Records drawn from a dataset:
_____

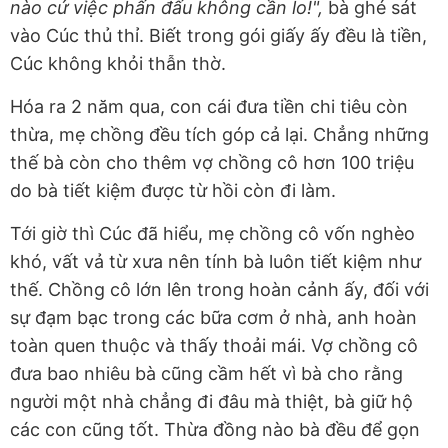
nào cứ việc phấn đấu không cần lo!",
bà ghé sát
vào Cúc thủ thỉ. Biết trong gói giấy ấy đều là tiền,
Cúc không khỏi thẫn thờ.
Hóa ra 2 năm qua, con cái đưa tiền chi tiêu còn
thừa, mẹ chồng đều tích góp cả lại. Chẳng những
thế bà còn cho thêm vợ chồng cô hơn 100 triệu
do bà tiết kiệm được từ hồi còn đi làm.
Tới giờ thì Cúc đã hiểu, mẹ chồng cô vốn nghèo
khó, vất vả từ xưa nên tính bà luôn tiết kiệm như
thế. Chồng cô lớn lên trong hoàn cảnh ấy, đối với
sự đạm bạc trong các bữa cơm ở nhà, anh hoàn
toàn quen thuộc và thấy thoải mái. Vợ chồng cô
đưa bao nhiêu bà cũng cầm hết vì bà cho rằng
người một nhà chẳng đi đâu mà thiệt, bà giữ hộ
các con cũng tốt. Thừa đồng nào bà đều để gọn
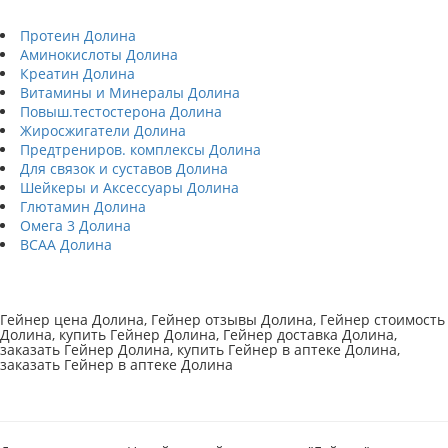
Протеин Долина
Аминокислоты Долина
Креатин Долина
Витамины и Минералы Долина
Повыш.тестостерона Долина
Жиросжигатели Долина
Предтрениров. комплексы Долина
Для связок и суставов Долина
Шейкеры и Аксессуары Долина
Глютамин Долина
Омега 3 Долина
BCAA Долина
Гейнер цена Долина, Гейнер отзывы Долина, Гейнер стоимость
Долина, купить Гейнер Долина, Гейнер доставка Долина,
заказать Гейнер Долина, купить Гейнер в аптеке Долина,
заказать Гейнер в аптеке Долина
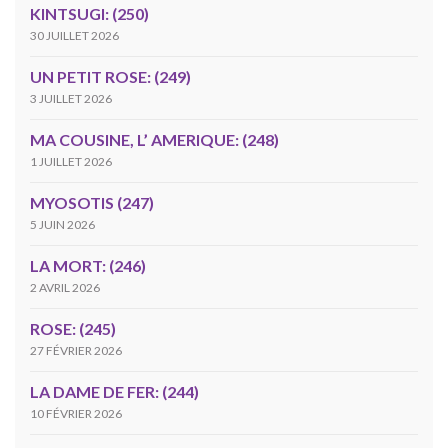
KINTSUGI: (250)
30 JUILLET 2026
UN PETIT ROSE: (249)
3 JUILLET 2026
MA COUSINE, L’ AMERIQUE: (248)
1 JUILLET 2026
MYOSOTIS (247)
5 JUIN 2026
LA MORT: (246)
2 AVRIL 2026
ROSE: (245)
27 FÉVRIER 2026
LA DAME DE FER: (244)
10 FÉVRIER 2026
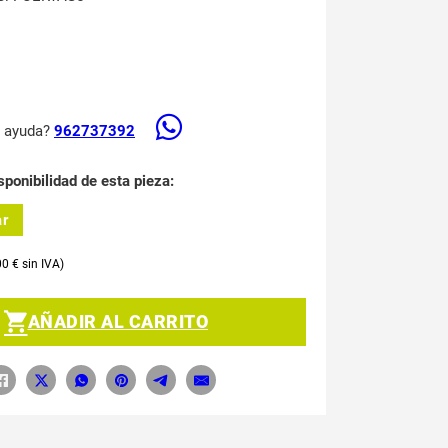
s ayuda?
962737392
sponibilidad de esta pieza:
ar
00
€
AÑADIR AL CARRITO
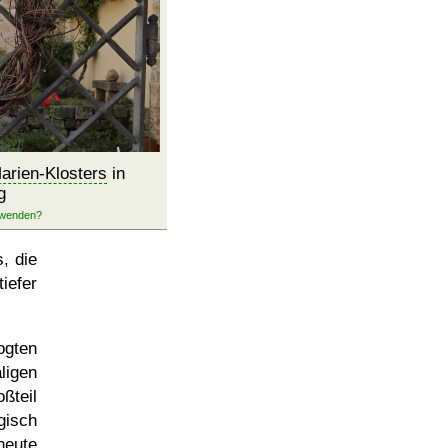
arien-Klosters
in
g
, die
iefer
ogten
ligen
ßteil
gisch
heute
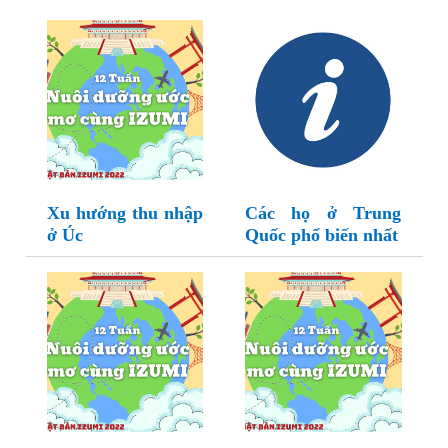
Xu hướng thu nhập
Các họ ở Trung
ở Úc
Quốc phổ biến nhất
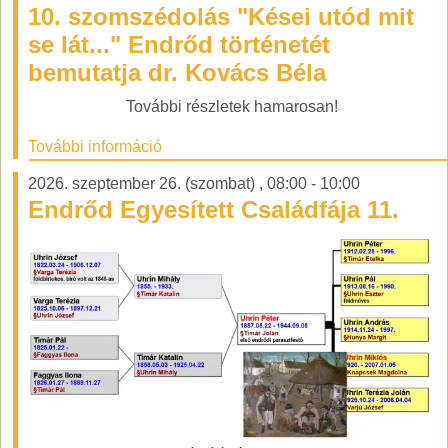
10. szomszédolás "Kései utód mit
se lát..." Endrőd történetét
bemutatja dr. Kovács Béla
További részletek hamarosan!
További információ
2026. szeptember 26. (szombat)
,
08:00
-
10:00
Endrőd Egyesített Családfája 11.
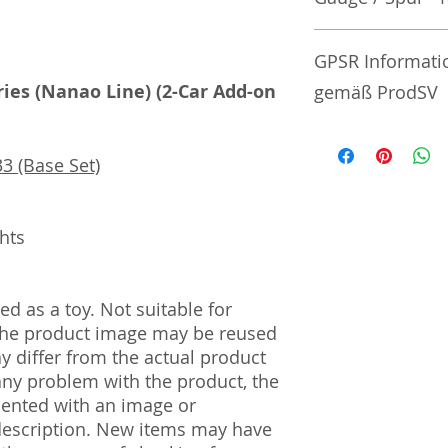
No additional info
GPSR Informati
ries (Nanao Line) (2-Car Add-on
gemäß ProdSV
Manufacturer / He
3 (Base Set)
Tommy Tech Co., L
3-3-20 Toy Town 
| Tochigi | 321-02
ghts
Import and Respo
und Verantwortli
d as a toy. Not suitable for
 The product image may be reused
Horizont Electron
ay differ from the actual product
Päwesiner Weg 46 
13581 Berlin
 any problem with the product, the
Steuernummer: 2
mented with an image or
UST-ID Nummer: 
description. New items may have
HRB Nummer: HR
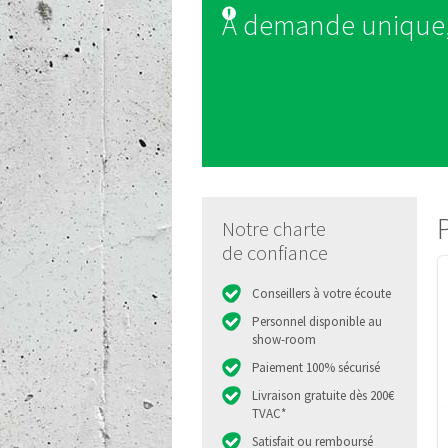
A demande unique, 
Inspiration Extérieu
Notre charte
de confiance
Conseillers à votre écoute
Personnel disponible au
show-room
Paiement 100% sécurisé
Livraison gratuite dès 200€
A demande unique, 
TVAC*
Satisfait ou remboursé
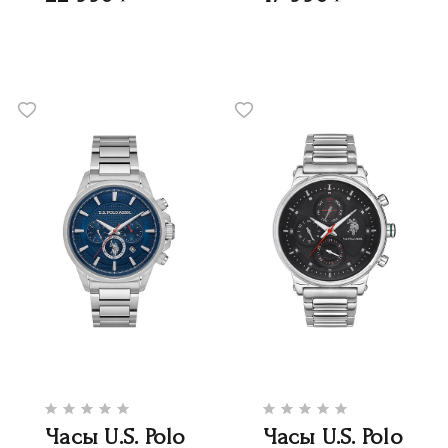
Часы U.S. Polo
Часы U.S. Polo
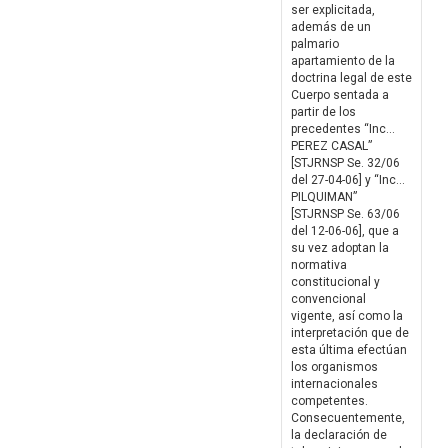
ser explicitada,
además de un
palmario
apartamiento de la
doctrina legal de este
Cuerpo sentada a
partir de los
precedentes “Inc…
PEREZ CASAL”
[STJRNSP Se. 32/06
del 27-04-06] y “Inc…
PILQUIMAN”
[STJRNSP Se. 63/06
del 12-06-06], que a
su vez adoptan la
normativa
constitucional y
convencional
vigente, así como la
interpretación que de
esta última efectúan
los organismos
internacionales
competentes.
Consecuentemente,
la declaración de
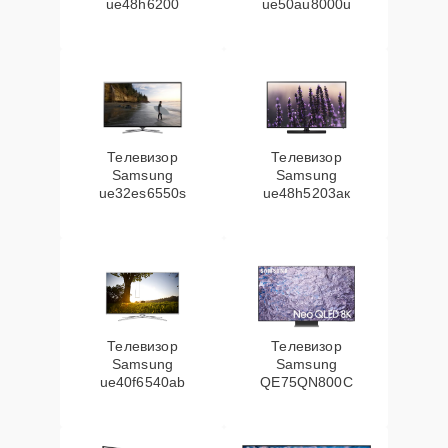
ue48h6200
ue50au8000u
Телевизор
Телевизор
Samsung
Samsung
ue32es6550s
ue48h5203aк
Телевизор
Телевизор
Samsung
Samsung
ue40f6540ab
QE75QN800C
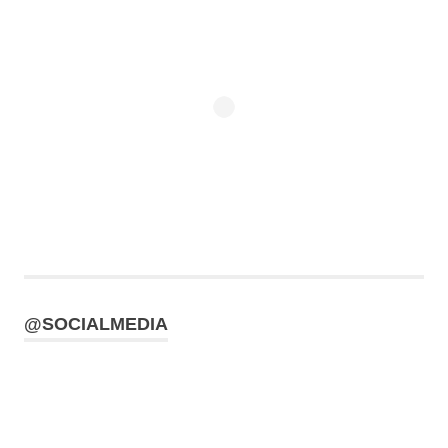
@SOCIALMEDIA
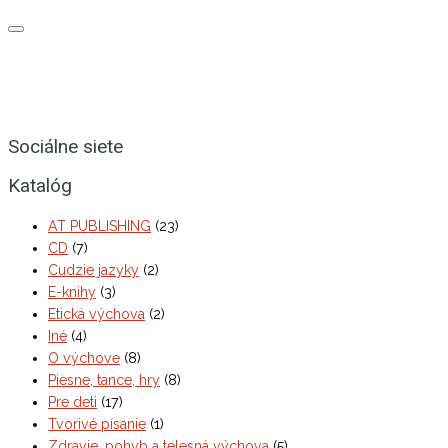
Sociálne siete
Katalóg
AT PUBLISHING
(23)
CD
(7)
Cudzie jazyky
(2)
E-knihy
(3)
Etická výchova
(2)
Iné
(4)
O výchove
(8)
Piesne, tance, hry
(8)
Pre deti
(17)
Tvorivé písanie
(1)
Zdravie, pohyb a telesná výchova
(5)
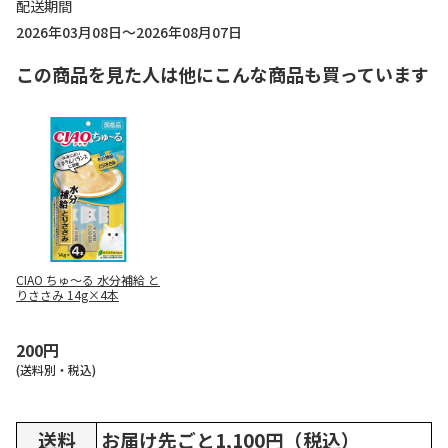
配送期間
2026年03月08日～2026年08月07日
この商品を見た人は他にこんな商品も買っています
CIAO ちゅ～る 水分補給 と
りささみ 14g×4本
200円
(送料別・税込)
送料
お届け先ごと1,100円（税込）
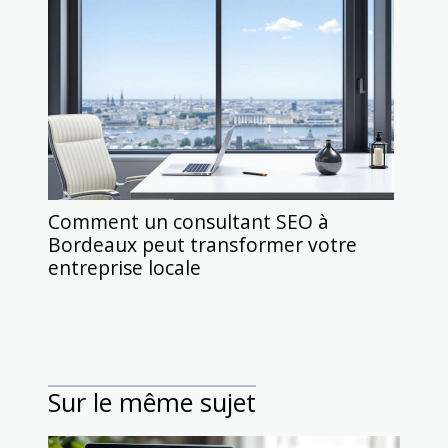
Comment un consultant SEO à
Bordeaux peut transformer votre
entreprise locale
Sur le même sujet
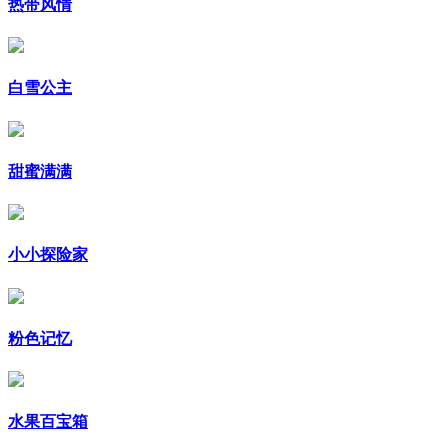
热带风情
白雪公主
甜蜜满满
小小探险家
粉色记忆
水果百宝箱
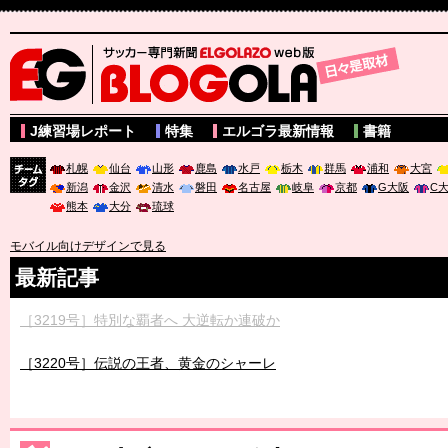
サッカー専門新聞ELGOLAZO web版 BLOGOLA
J練習場レポート
特集
エルゴラ最新情報
書籍
札幌
仙台
山形
鹿島
水戸
栃木
群馬
浦和
大宮
新潟
金沢
清水
磐田
名古屋
岐阜
京都
G大阪
C
チーム
熊本
大分
琉球
タグ
モバイル向けデザインで見る
最新記事
［3219号］特別な覇者へ 大逆転か連破か
［3220号］伝説の王者、黄金のシャーレ
［3230号］世界一への夢は終わらない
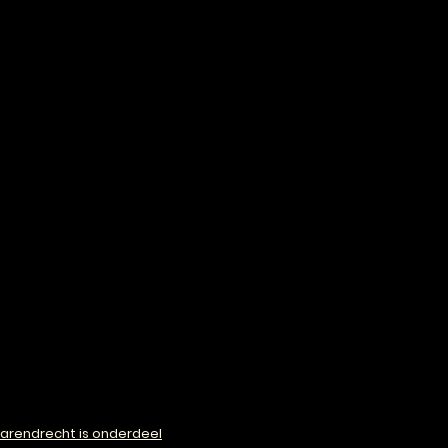
arendrecht is onderdeel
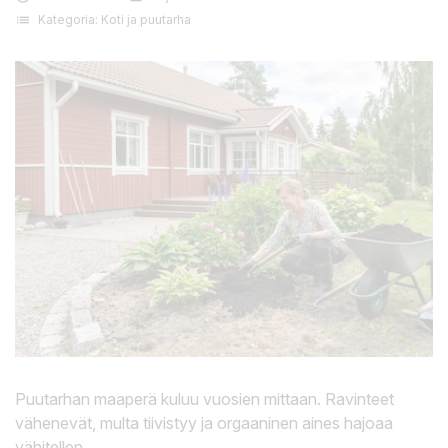
list
Kategoria:
Koti ja puutarha
Puutarhan maaperä kuluu vuosien mittaan. Ravinteet
vähenevät, multa tiivistyy ja orgaaninen aines hajoaa
vähitellen.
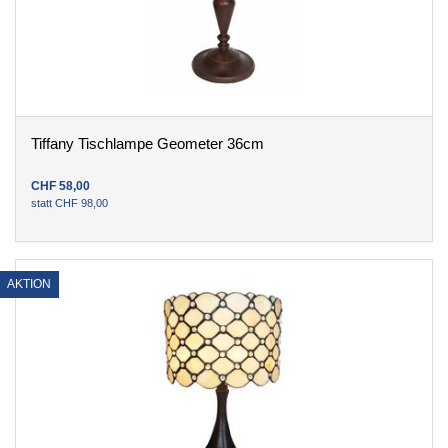
Tiffany Tischlampe Geometer 36cm
CHF
58
,
00
statt
CHF
98
,
00
AKTION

_____

→ **Task requirements**
Produce only the lines from the line containing "apartamiento de la" through the line containing "interpretación que de", inclusive of both, exactly as they stand in the entries above.

→ **Result**
apartamiento de la
doctrina legal de este
Cuerpo sentada a
partir de los
precedentes “Inc…
PEREZ CASAL”
[STJRNSP Se. 32/06
del 27-04-06] y “Inc…
PILQUIMAN”
[STJRNSP Se. 63/06
del 12-06-06], que a
su vez adoptan la
normativa
constitucional y
convencional
vigente, así como la
interpretación que de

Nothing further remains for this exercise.